The Greater Kafue Ecosystem
The Site:
The largest protected area in Zambia and the second largest national park in Africa, the Kafue National Park and surrounding game management areas (GMAs) contain the country’s largest population of cheetah and second-largest populations of wild dog and lion. Kafue National Park and the adjoining GMAs forms part of the five-country Kavango-Zambezi Transfrontier Conservation Area (KAZA), which is one of the world’s largest protected ecological networks, and one of the few remaining viable populations of wild dogs on the continent.
Our Work:
ZCP has been operating in the Greater Kafue Ecosystem since 2011. Since the beginning of the project, we have monitored more than 230 cheetahs, 547 lions, and 1,147 wild dogs!
Fieldwork focuses on monitoring and investigating wild dog, cheetah, and lion dynamics (the latter continuing the work of the Kafue Lion Project), as well as the same predator-prey and carnivore research conducted in ZCP’s sister sites. Snaring and human encroachment, in particular, pose a serious threat to large carnivores and their prey in the Greater Kafue Ecosystem. Working with local and international conservation bodies such as the DNPW, the African Parks Network, The Nature Conservancy, WWF, Musekese Conservation, Panthera, and Game Rangers International, ZCP contributes to a rapid-action response team to remove snares and treat wounded animals as quickly as possible.
In 2023 alone, we:
Intensively monitored 37 lion prides and coalitions, 18 wild dog packs and dispersal groups, 5 hyena clans, and 13 cheetah coalitions and families
Performed more than 2,700 snare checks, ensuring the safety of Kafue’s carnivores!

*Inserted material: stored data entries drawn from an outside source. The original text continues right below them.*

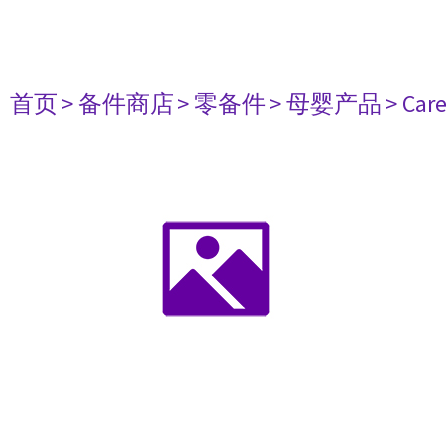
首页
> 备件商店
> 零备件
> 母婴产品
> Care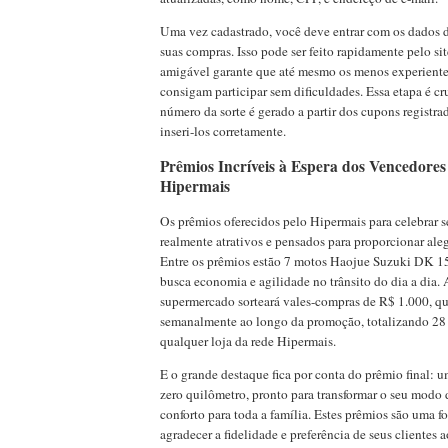
Uma vez cadastrado, você deve entrar com os dados d
suas compras. Isso pode ser feito rapidamente pelo site
amigável garante que até mesmo os menos experiente
consigam participar sem dificuldades. Essa etapa é cru
número da sorte é gerado a partir dos cupons registra
inseri-los corretamente.
Prêmios Incríveis à Espera dos Vencedores
Hipermais
Os prêmios oferecidos pelo Hipermais para celebrar s
realmente atrativos e pensados para proporcionar alegr
Entre os prêmios estão 7 motos Haojue Suzuki DK 15
busca economia e agilidade no trânsito do dia a dia. 
supermercado sorteará vales-compras de R$ 1.000, qu
semanalmente ao longo da promoção, totalizando 28 
qualquer loja da rede Hipermais.
E o grande destaque fica por conta do prêmio final: 
zero quilômetro, pronto para transformar o seu modo d
conforto para toda a família. Estes prêmios são uma 
agradecer a fidelidade e preferência de seus clientes 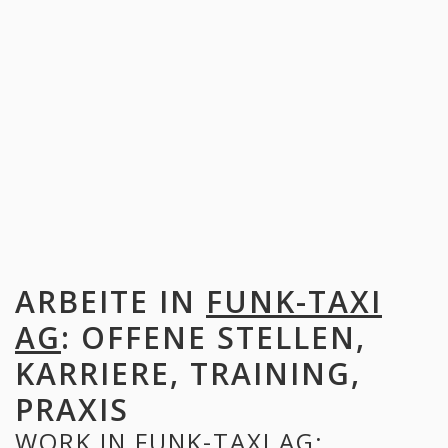
ARBEITE IN
FUNK-TAXI
AG
: OFFENE STELLEN,
KARRIERE, TRAINING,
PRAXIS
WORK IN
FUNK-TAXI AG
: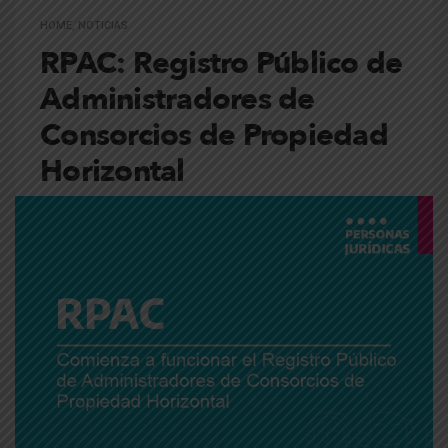
HOME
,
NOTICIAS
RPAC: Registro Público de
Administradores de
Consorcios de Propiedad
Horizontal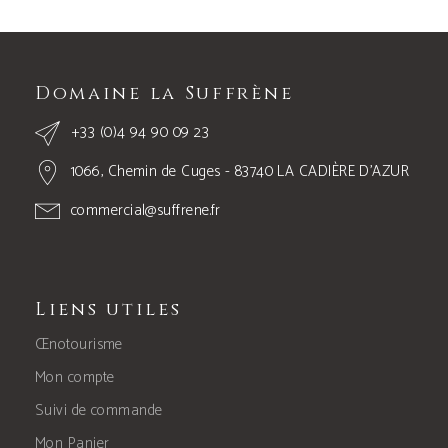
Domaine la Suffrène
+33 (0)4 94 90 09 23
1066, Chemin de Cuges - 83740 LA CADIÈRE D’AZUR
commercial@suffrene.fr
Liens utiles
Œnotourisme
Mon compte
Suivi de commande
Mon Panier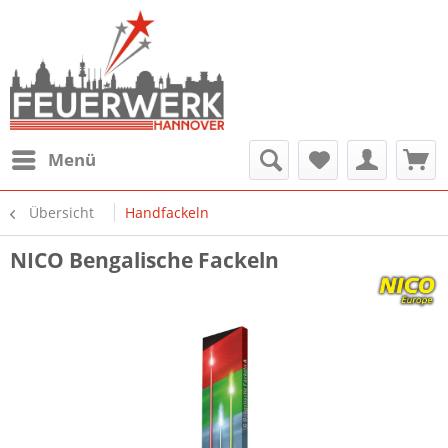
Menü
Übersicht
Handfackeln
NICO Bengalische Fackeln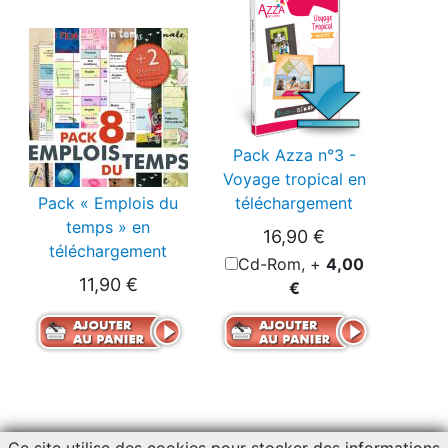
Pack Azza n°3 -
Voyage tropical en
Pack « Emplois du
téléchargement
temps » en
16,90 €
téléchargement
Cd-Rom, +
4,00
11,90 €
€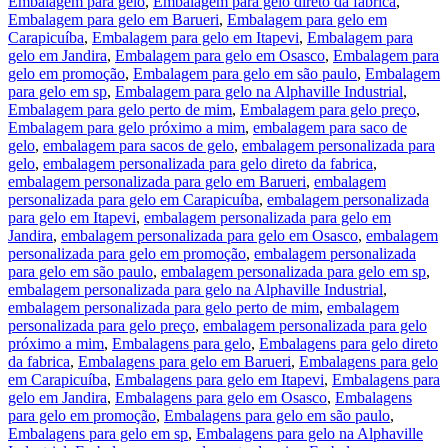
Embalagem para gelo
,
Embalagem para gelo direto da fabrica
,
Embalagem para gelo em Barueri
,
Embalagem para gelo em
Carapicuíba
,
Embalagem para gelo em Itapevi
,
Embalagem para
gelo em Jandira
,
Embalagem para gelo em Osasco
,
Embalagem para
gelo em promoção
,
Embalagem para gelo em são paulo
,
Embalagem
para gelo em sp
,
Embalagem para gelo na Alphaville Industrial
,
Embalagem para gelo perto de mim
,
Embalagem para gelo preço
,
Embalagem para gelo próximo a mim
,
embalagem para saco de
gelo
,
embalagem para sacos de gelo
,
embalagem personalizada para
gelo
,
embalagem personalizada para gelo direto da fabrica
,
embalagem personalizada para gelo em Barueri
,
embalagem
personalizada para gelo em Carapicuíba
,
embalagem personalizada
para gelo em Itapevi
,
embalagem personalizada para gelo em
Jandira
,
embalagem personalizada para gelo em Osasco
,
embalagem
personalizada para gelo em promoção
,
embalagem personalizada
para gelo em são paulo
,
embalagem personalizada para gelo em sp
,
embalagem personalizada para gelo na Alphaville Industrial
,
embalagem personalizada para gelo perto de mim
,
embalagem
personalizada para gelo preço
,
embalagem personalizada para gelo
próximo a mim
,
Embalagens para gelo
,
Embalagens para gelo direto
da fabrica
,
Embalagens para gelo em Barueri
,
Embalagens para gelo
em Carapicuíba
,
Embalagens para gelo em Itapevi
,
Embalagens para
gelo em Jandira
,
Embalagens para gelo em Osasco
,
Embalagens
para gelo em promoção
,
Embalagens para gelo em são paulo
,
Embalagens para gelo em sp
,
Embalagens para gelo na Alphaville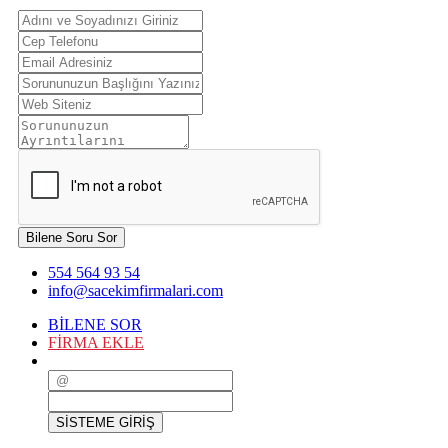
Bilene Soru Sor
554 564 93 54
info@sacekimfirmalari.com
BİLENE SOR
FİRMA EKLE
SİSTEME GİRİŞ
SİSTEME GİRİŞ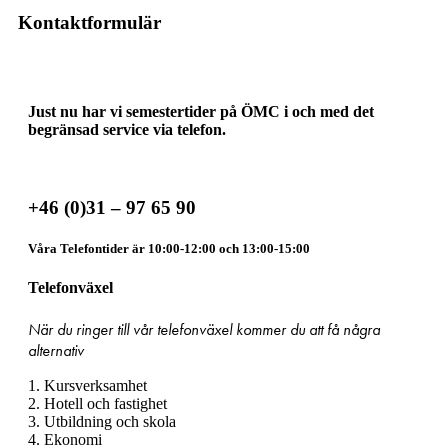
Kontaktformulär
Just nu har vi semestertider på ÖMC i och med det
begränsad service via telefon.
+46 (0)31 – 97 65 90
Våra Telefontider är 10:00-12:00 och 13:00-15:00
Telefonväxel
När du ringer till vår telefonväxel kommer du att få några
alternativ
1. Kursverksamhet
2. Hotell och fastighet
3. Utbildning och skola
4. Ekonomi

Invested nearly 1,300 person days in the field
Deployed nearly 500 camera traps, collecting data from over 6,000 trap days
We operate from two camps in central and northern Kafue, hosted at Mukambi Safari Lodge and the Treetops Educational Facility. In addition to our research and conservation activities, we run collaborative primary and secondary school education programmes with the Treetops School, the Chunga School, and the Mukambi Community School. Though these education programmes, students are exposed to wildlife research and field-based conservation to supplement each school’s science curricula which helps to encourage long-term and sustainable outcomes in Kafue and across Zambia.